LISTED RECORDS:
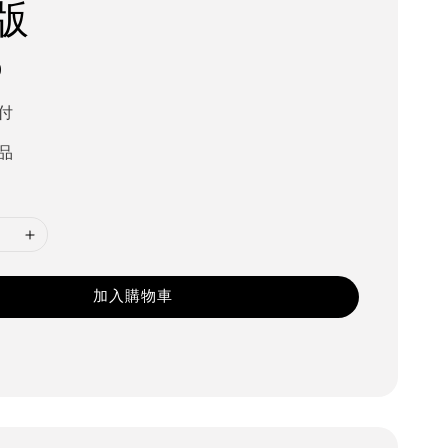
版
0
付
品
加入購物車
==
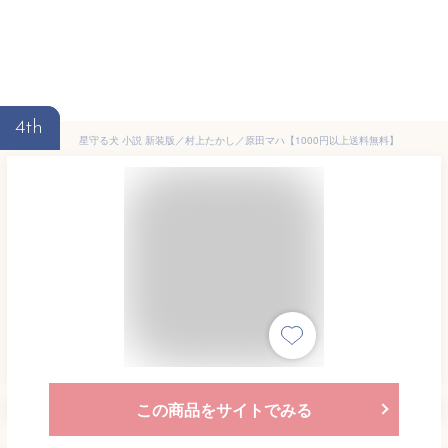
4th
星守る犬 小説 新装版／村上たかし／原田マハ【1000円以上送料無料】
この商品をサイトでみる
---
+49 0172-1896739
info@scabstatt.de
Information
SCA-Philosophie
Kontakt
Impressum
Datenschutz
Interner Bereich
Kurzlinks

EXERCISE: Write down, word for word, the lines above from the one containing "星守る犬 小説 新装版／村上たかし／原田マハ【1000円以上送料無料】" through the one containing "この商品をサイトでみる", both ends included.

SOLUTION:
星守る犬 小説 新装版／村上たかし／原田マハ【1000円以上送料無料】
この商品をサイトでみる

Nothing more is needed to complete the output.